Dataset entries:
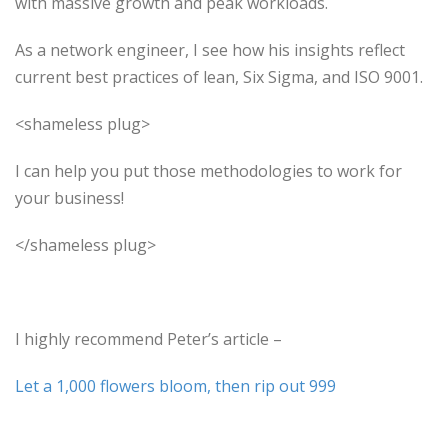
with massive growth and peak workloads.
As a network engineer, I see how his insights reflect
current best practices of lean, Six Sigma, and ISO 9001.
<shameless plug>
I can help you put those methodologies to work for
your business!
</shameless plug>
I highly recommend Peter’s article –
Let a 1,000 flowers bloom, then rip out 999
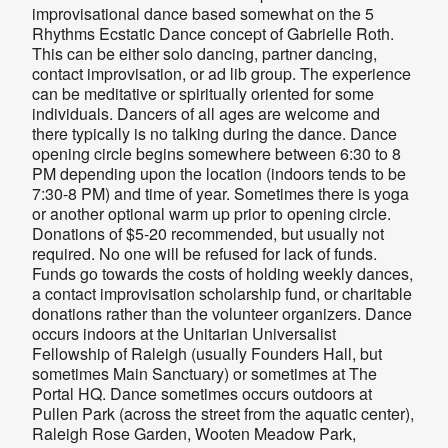
improvisational dance based somewhat on the 5
Rhythms Ecstatic Dance concept of Gabrielle Roth.
This can be either solo dancing, partner dancing,
contact improvisation, or ad lib group. The experience
can be meditative or spiritually oriented for some
individuals. Dancers of all ages are welcome and
there typically is no talking during the dance. Dance
opening circle begins somewhere between 6:30 to 8
PM depending upon the location (indoors tends to be
7:30-8 PM) and time of year. Sometimes there is yoga
or another optional warm up prior to opening circle.
Donations of $5-20 recommended, but usually not
required. No one will be refused for lack of funds.
Funds go towards the costs of holding weekly dances,
a contact improvisation scholarship fund, or charitable
donations rather than the volunteer organizers. Dance
occurs indoors at the Unitarian Universalist
Fellowship of Raleigh (usually
Founders Hall, but
sometimes Main Sanctuary
) or sometimes at The
Portal HQ. Dance sometimes occurs outdoors at
Pullen Park (across the street from the aquatic center),
Raleigh Rose Garden, Wooten Meadow Park,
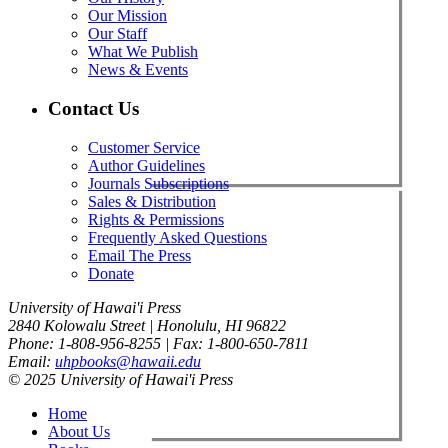
Our Mission
Our Staff
What We Publish
News & Events
Contact Us
Customer Service
Author Guidelines
Journals Subscriptions
Sales & Distribution
Rights & Permissions
Frequently Asked Questions
Email The Press
Donate
University of Hawai'i Press
2840 Kolowalu Street | Honolulu, HI 96822
Phone: 1-808-956-8255 | Fax: 1-800-650-7811
Email:
uhpbooks@hawaii.edu
© 2025 University of Hawai'i Press
Home
About Us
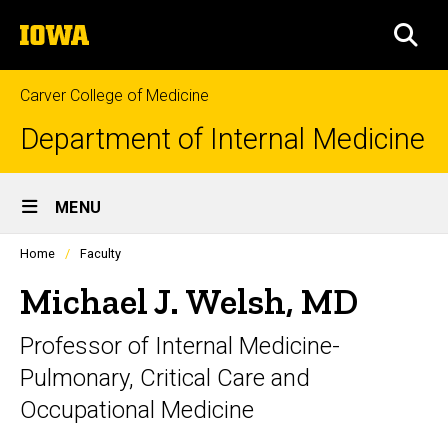
Skip
The
to
SEA
University
main
of
content
Iowa
Carver College of Medicine
Department of Internal Medicine
Site
MENU
Main
Profiles
Home
Faculty
Navigation
people
listing
Michael J. Welsh, MD
in
a
Professor of Internal Medicine-
scrolling
container.
Pulmonary, Critical Care and
Occupational Medicine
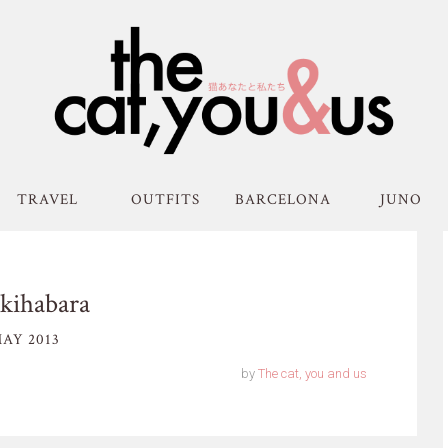
TRAVEL
OUTFITS
BARCELONA
JUNO
kihabara
AY 2013
by
The cat, you and us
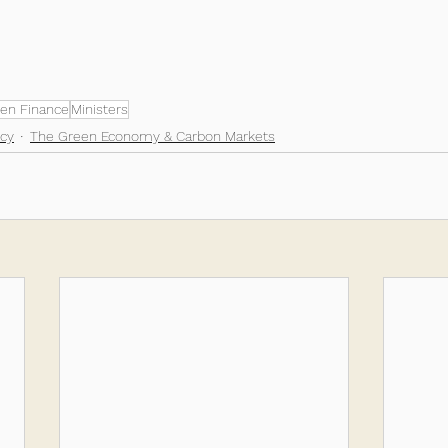
en Finance
Ministers
cy
The Green Economy & Carbon Markets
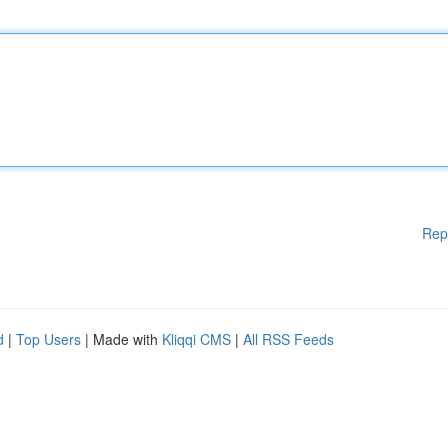
Rep
d
|
Top Users
| Made with
Kliqqi CMS
|
All RSS Feeds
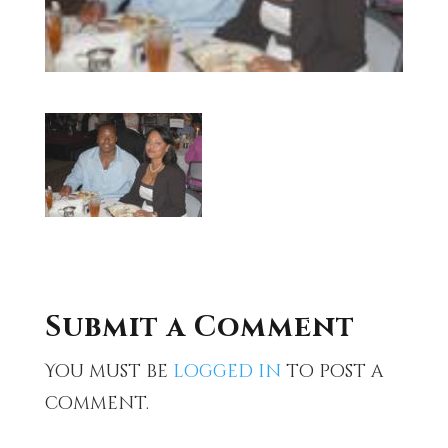
Submit a Comment
You must be
logged in
to post a
comment.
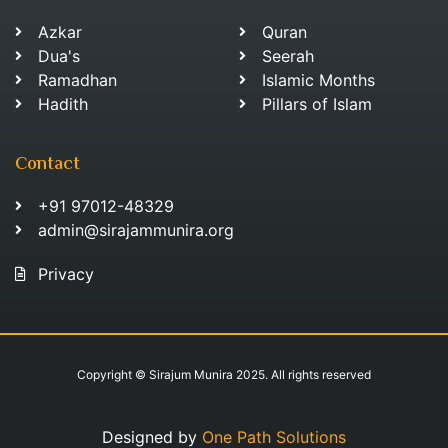
Azkar
Quran
Dua's
Seerah
Ramadhan
Islamic Months
Hadith
Pillars of Islam
Contact
+91 97012-48329
admin@sirajammunira.org
Privacy
Copyright © Sirajum Munira 2025. All rights reserved
Designed by
One Path Solutions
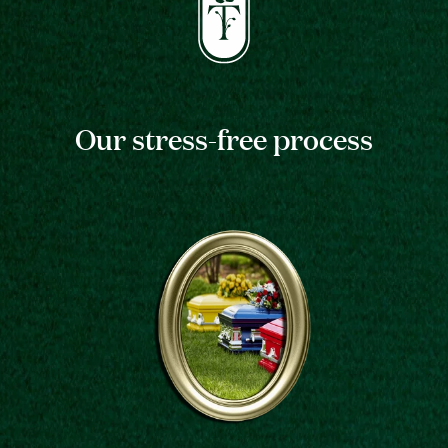
Our stress-free process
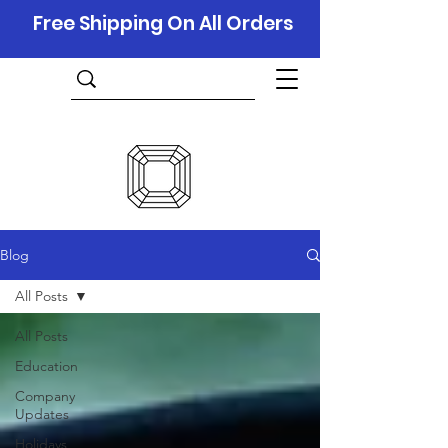
Free Shipping On All Orders
Blog
All Posts
All Posts
Education
Company
Updates
Holidays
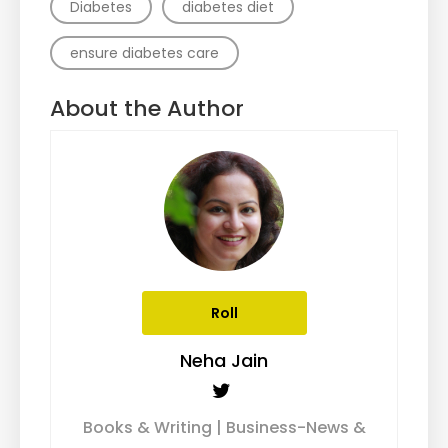
Diabetes
diabetes diet
ensure diabetes care
About the Author
Roll
Neha Jain
Books & Writing | Business-News &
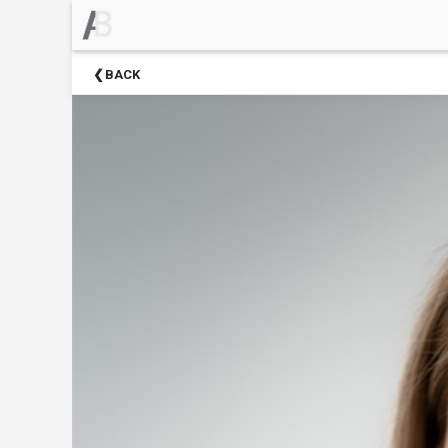
×
Upcoming
BACK
Events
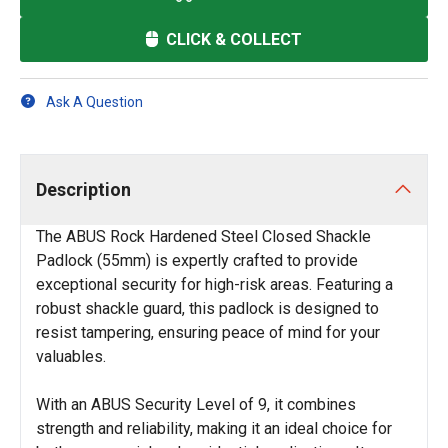
CLICK & COLLECT
Ask A Question
Description
The ABUS Rock Hardened Steel Closed Shackle
Padlock (55mm) is expertly crafted to provide
exceptional security for high-risk areas. Featuring a
robust shackle guard, this padlock is designed to
resist tampering, ensuring peace of mind for your
valuables.
With an ABUS Security Level of 9, it combines
strength and reliability, making it an ideal choice for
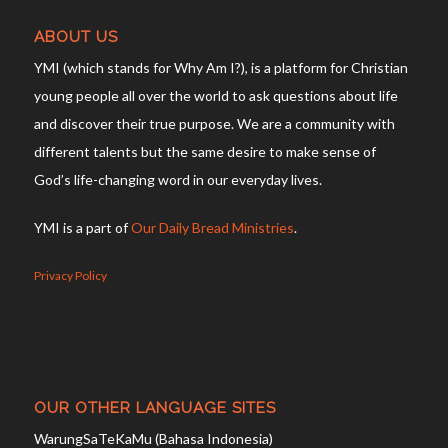
ABOUT US
YMI (which stands for Why Am I?), is a platform for Christian
young people all over the world to ask questions about life
and discover their true purpose. We are a community with
different talents but the same desire to make sense of
God’s life-changing word in our everyday lives.
YMI is a part of
Our Daily Bread Ministries
.
Privacy Policy
OUR OTHER LANGUAGE SITES
WarungSaTeKaMu (Bahasa Indonesia)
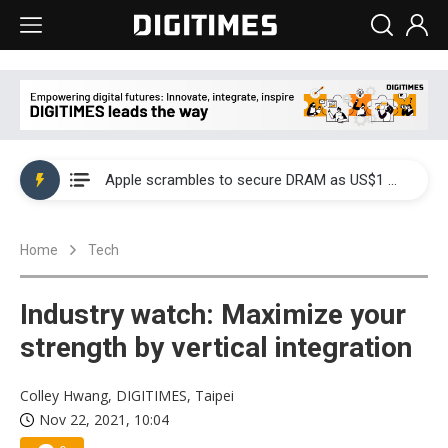
Global smartphone AP industry, 2Q 2026: 2nm and memory costs to weigh on 3Q26 shipments
Apple scrambles to secure DRAM as US$1 billion worth of iPhone 18 chips reportedly await packaging
Global smartphone AP industry, 2Q 2026: 2nm and memory costs to weigh on 3Q26 shipments
Home
Tech
Apple scrambles to secure DRAM as US$1 billion worth of iPhone 18 chips reportedly await packaging
Industry watch: Maximize your
strength by vertical integration
Colley Hwang, DIGITIMES, Taipei
Nov 22, 2021, 10:04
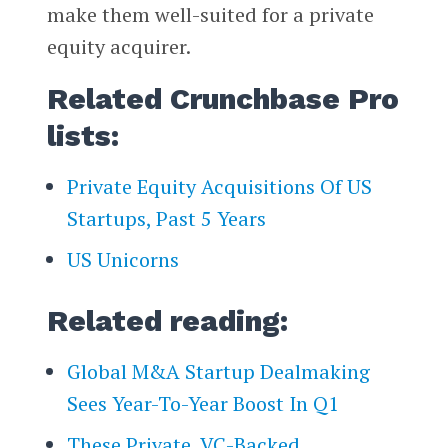
make them well-suited for a private
equity acquirer.
Related Crunchbase Pro
lists:
Private Equity Acquisitions Of US
Startups, Past 5 Years
US Unicorns
Related reading:
Global M&A Startup Dealmaking
Sees Year-To-Year Boost In Q1
These Private, VC-Backed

» PROBLEM DETAILS
Print every line above exactly as given, but not the pictures.

» RESPONSE AREA
with massive growth and peak workloads.
As a network engineer, I see how his insights reflect
current best practices of lean, Six Sigma, and ISO 9001.
<shameless plug>
I can help you put those methodologies to work for
your business!
</shameless plug>
I highly recommend Peter’s article –
Let a 1,000 flowers bloom, then rip out 999
improvisational dance based somewhat on the 5
Rhythms Ecstatic Dance concept of Gabrielle Roth.
This can be either solo dancing, partner dancing,
contact improvisation, or ad lib group. The experience
can be meditative or spiritually oriented for some
individuals. Dancers of all ages are welcome and
there typically is no talking during the dance. Dance
opening circle begins somewhere between 6:30 to 8
PM depending upon the location (indoors tends to be
7:30-8 PM) and time of year. Sometimes there is yoga
or another optional warm up prior to opening circle.
Donations of $5-20 recommended, but usually not
required. No one will be refused for lack of funds.
Funds go towards the costs of holding weekly dances,
a contact improvisation scholarship fund, or charitable
donations rather than the volunteer organizers. Dance
occurs indoors at the Unitarian Universalist
Fellowship of Raleigh (usually
Founders Hall, but
sometimes Main Sanctuary
) or sometimes at The
Portal HQ. Dance sometimes occurs outdoors at
Pullen Park (across the street from the aquatic center),
Raleigh Rose Garden, Wooten Meadow Park,
Our Mission
Our Staff
What We Publish
News & Events
Contact Us
Customer Service
Author Guidelines
Journals Subscriptions
Sales & Distribution
Rights & Permissions
Frequently Asked Questions
Email The Press
Donate
University of Hawai'i Press
2840 Kolowalu Street | Honolulu, HI 96822
Phone: 1-808-956-8255 | Fax: 1-800-650-7811
Email:
uhpbooks@hawaii.edu
© 2025 University of Hawai'i Press
Home
About Us
Skip
The
to
SEA
University
main
of
content
Iowa
Carver College of Medicine
Department of Internal Medicine
Site
MENU
Main
Profiles
Home
Faculty
Navigation
people
listing
Michael J. Welsh, MD
in
a
Professor of Internal Medicine-
scrolling
container.
Pulmonary, Critical Care and
Occupational Medicine
TRAVEL
OUTFITS
BARCELONA
JUNO
kihabara
AY 2013
by
The cat, you and us
en Finance
Ministers
cy
The Green Economy & Carbon Markets
Rep
d
|
Top Users
| Made with
Kliqqi CMS
|
All RSS Feeds
Submit a Comment
You must be
logged in
to post a
comment.
Azkar
Quran
Dua's
Seerah
Ramadhan
Islamic Months
Hadith
Pillars of Islam
Contact
+91 97012-48329
admin@sirajammunira.org
Privacy
Copyright © Sirajum Munira 2025. All rights reserved
Designed by
One Path Solutions
Our stress-free process
Free Shipping On All Orders
Blog
All Posts
All Posts
Education
Company
Updates
Holidays
Diabetes
diabetes diet
ensure diabetes care
About the Author
Roll
Neha Jain
Books & Writing | Business-News &
×
Upcoming
BACK
Events
CLICK & COLLECT
Ask A Question
Description
The ABUS Rock Hardened Steel Closed Shackle
Padlock (55mm) is expertly crafted to provide
exceptional security for high-risk areas. Featuring a
robust shackle guard, this padlock is designed to
resist tampering, ensuring peace of mind for your
valuables.
With an ABUS Security Level of 9, it combines
strength and reliability, making it an ideal choice for
ABOUT US
YMI (which stands for Why Am I?), is a platform for Christian
young people all over the world to ask questions about life
and discover their true purpose. We are a community with
different talents but the same desire to make sense of
God’s life-changing word in our everyday lives.
YMI is a part of
Our Daily Bread Ministries
.
Privacy Policy
OUR OTHER LANGUAGE SITES
WarungSaTeKaMu (Bahasa Indonesia)
Global smartphone AP industry, 2Q 2026: 2nm and memory costs to weigh on 3Q26 shipments
Apple scrambles to secure DRAM as US$1 billion worth of iPhone 18 chips reportedly await packaging
Global smartphone AP industry, 2Q 2026: 2nm and memory costs to weigh on 3Q26 shipments
Home
Tech
Apple scrambles to secure DRAM as US$1 billion worth of iPhone 18 chips reportedly await packaging
Industry watch: Maximize your
strength by vertical integration
Colley Hwang, DIGITIMES, Taipei
Nov 22, 2021, 10:04
make them well-suited for a private
equity acquirer.
Related Crunchbase Pro
lists:
Private Equity Acquisitions Of US
Startups, Past 5 Years
US Unicorns
Related reading:
Global M&A Startup Dealmaking
Sees Year-To-Year Boost In Q1
These Private, VC-Backed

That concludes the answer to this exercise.